100 Famous Japanese Mountains (日本百名山, Nihon Hyaku-meizan) is a book composed in 1964 by mountaineer and author Kyūya Fukada. The list became famous when Crown Prince Naruhito took note of it. The list has been the topic of NHK documentaries, and other hiking books.
The complete list (sorted into regions from northeast to southwest) is below.
The selection of celebrated mountains had been done since the Edo period. Tani Bunchō praised 90 mountains as celebrated mountains in 日本名山図会 (A collection of maps and pictures of famous Japanese mountains), but among these were included such small mountains as Mount Asama in Ise, Mie and Mount Nokogiri on the Boso Peninsula. Unsatisfied with this selection, Fukuda, who had climbed many mountains in Japan, selected 100 celebrated Japanese mountains based on a combination of grace, history, and individuality, moreover excluding mountains with an altitude of less than 1,500 m (4,921 ft).
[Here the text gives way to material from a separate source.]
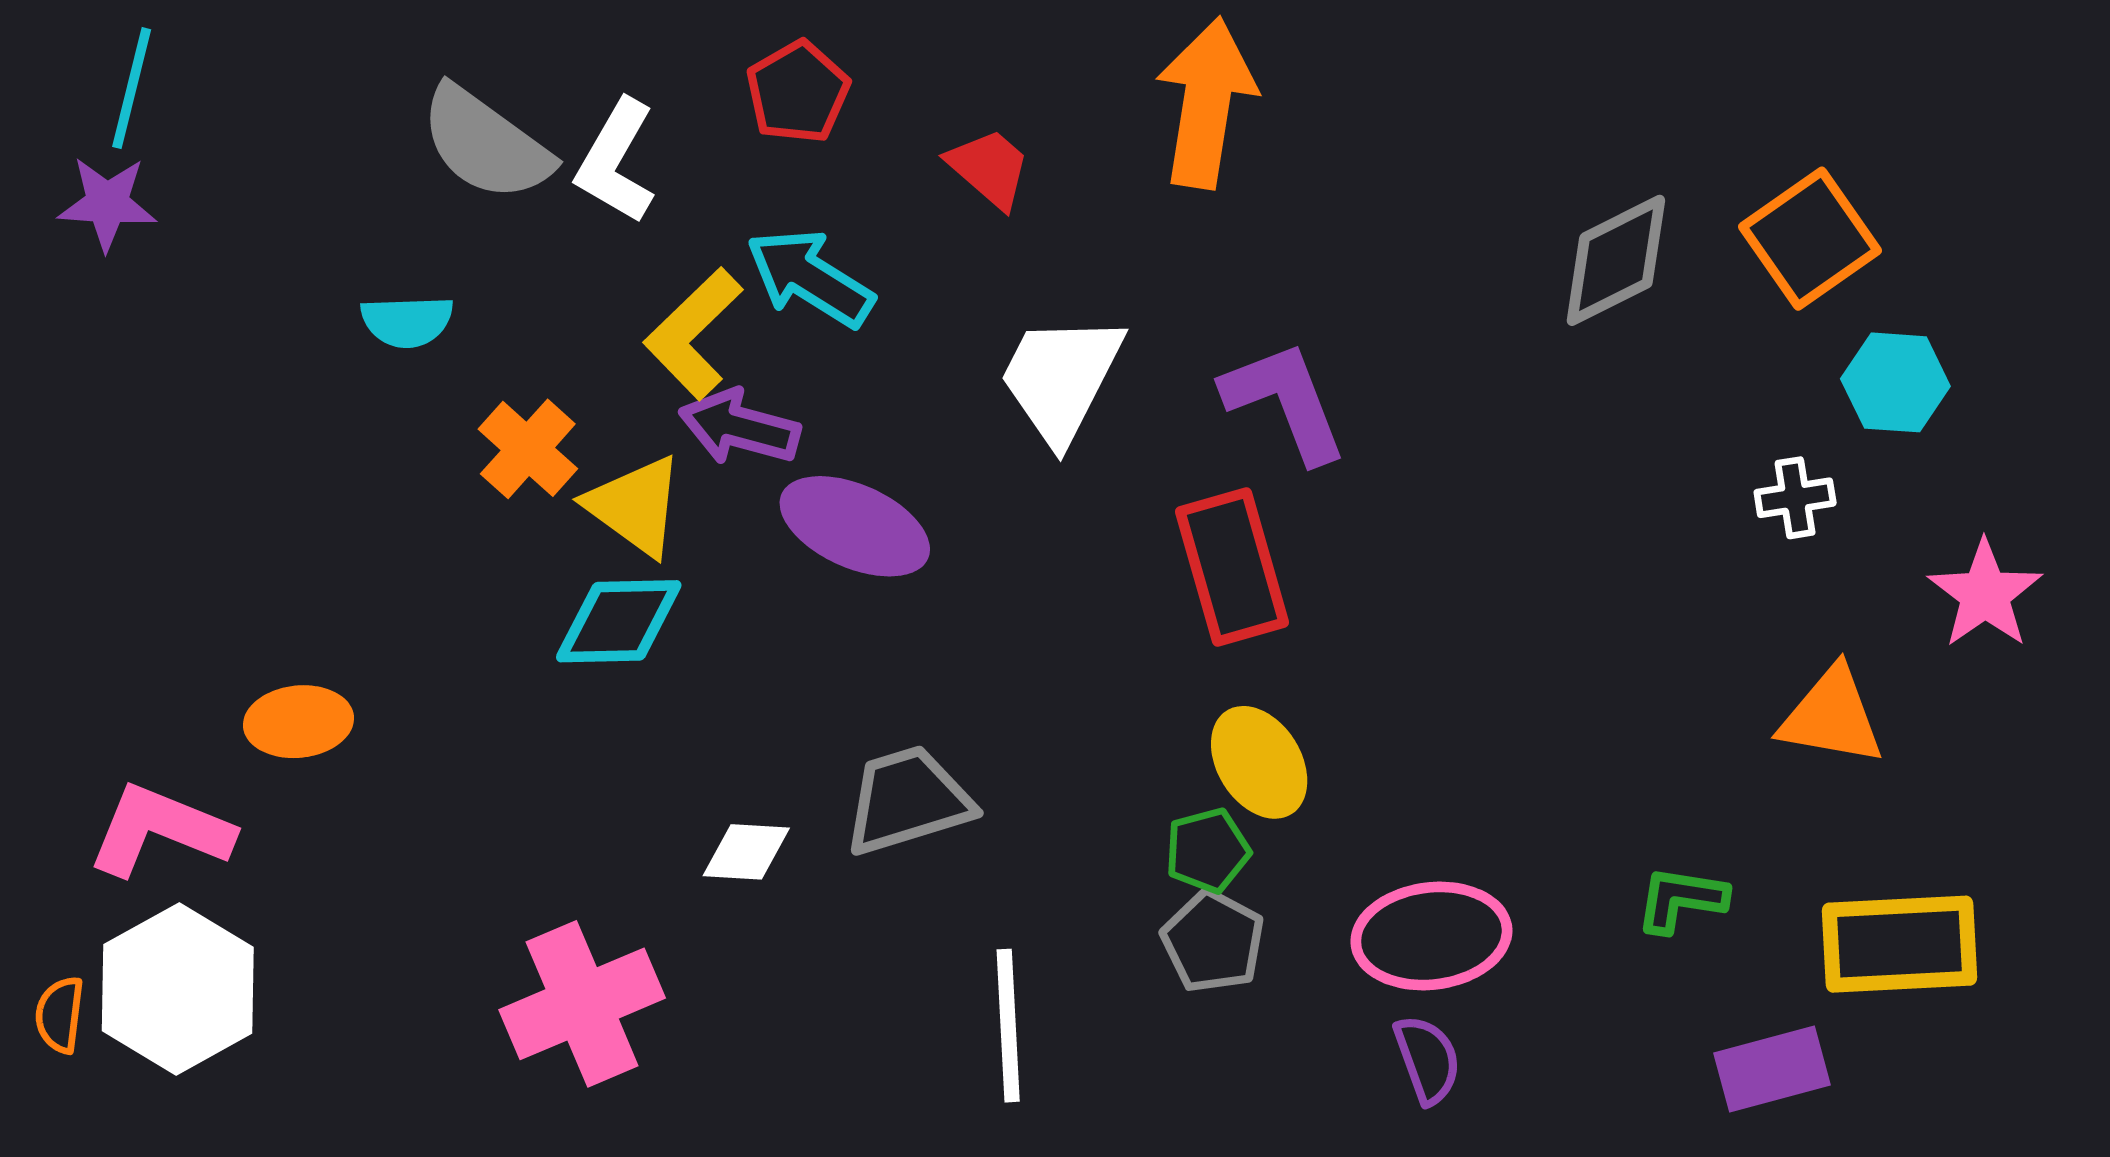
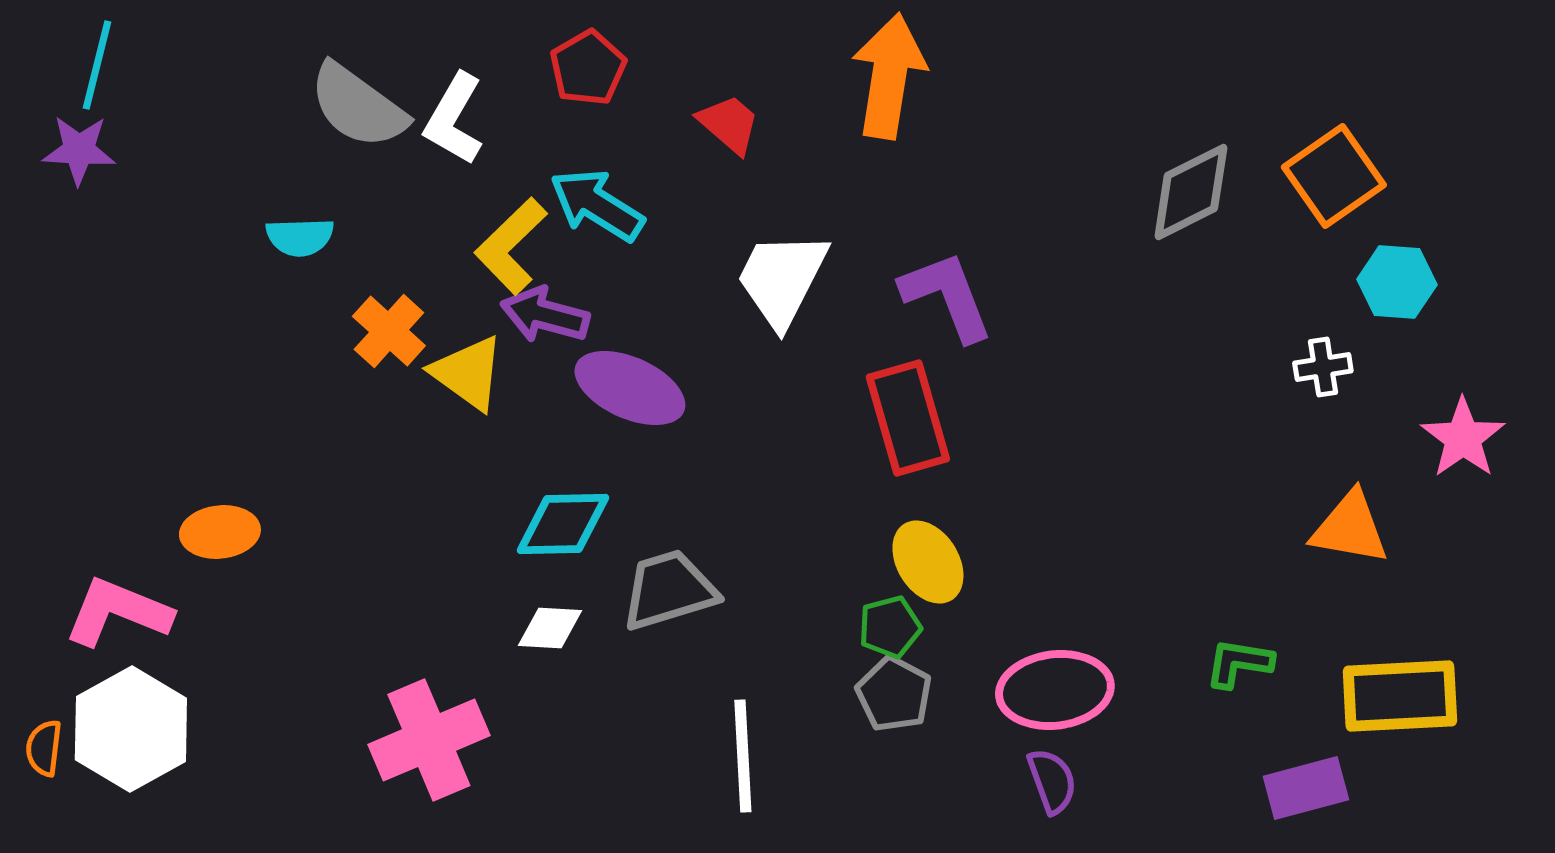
cyan diamond: (619, 621) -> (563, 524), moved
Though it was at first unknown other than to some hiking-lovers and avid readers, reports that the list was one of the Prince's favorite books increased its profile. The Crown Prince is a mountain enthusiast to the extent that he has even belonged to an alpine club, and it has been reported that it is a dream of his to reach the summit of every mountain on the list.
Since the 1980s, there has been a climbing boom amongst the middle-aged. It is not rock climbing that has been popularised, but rather hiking or trekking. However, due to the creation of more mountain lodges and trails, and the improvement of mountaineering technology, it became possible to climb mountains which had previously been considered very rugged.
The list became widely read, and people who choose mountains from the book to climb have increased. In imitation of Prince Naruhito, many people have also set the goal of reaching every summit on the list.
Mountaineering programs on NHK helped popularize the list. The station televised a documentary about taking up the mountains on the list one by one, and Rambō Minami's mountaineering primer for the middle-aged. These gained wide popularity, and the list became widely known. Since then, lists of 200 and 300 mountains, lists of hundreds of mountains in various localities, and a list of 100 floral mountains have appeared.
In 2002, a new record traversing all of the mountains in 66 days was established. This was superseded in 2007, with a new record of 48 continuous days.
English translation by Martin Hood is published as One Hundred Mountains of Japan (University of Hawaii Press 2014）.
Compared to other modern essays on Japanese mountains such as Mountaineering and Exploration in the Japanese Alps by Walter Weston, the book is short. Fukuda writes about the history of the mountains, especially the origins of their names. It is not a text that people can read to vicariously experience climbing or nature. Some think that the reason the list has been widely well received is that it put into focus 100 mountains which were already well known.
Fukada selected 100 mountains from those which are 1,500 meter or higher and he had climbed up ever, according three criteria: grace, history and individuality. He softened the altitude limit on some exceptions, like Mount Tsukuba and Mount Kaimon.
There have been many varying opinions about the criteria for selection. It is often pointed out that the list emphasises mountains in the Chūbu region. It has been reported that Fukada, who was from Ishikawa Prefecture, was brought up looking at Mt. Haku, but he only selected 13 further west.
However, grace and individuality are in the eye of the beholder, and throughout history, many legends have been circulated about mountains throughout the Kinki region. Moreover, many mountain-lovers have argued that since Mount Tsukuba, with an altitude of 877 meters (876 at the time), was selected, certain mountains in other localities should have been selected.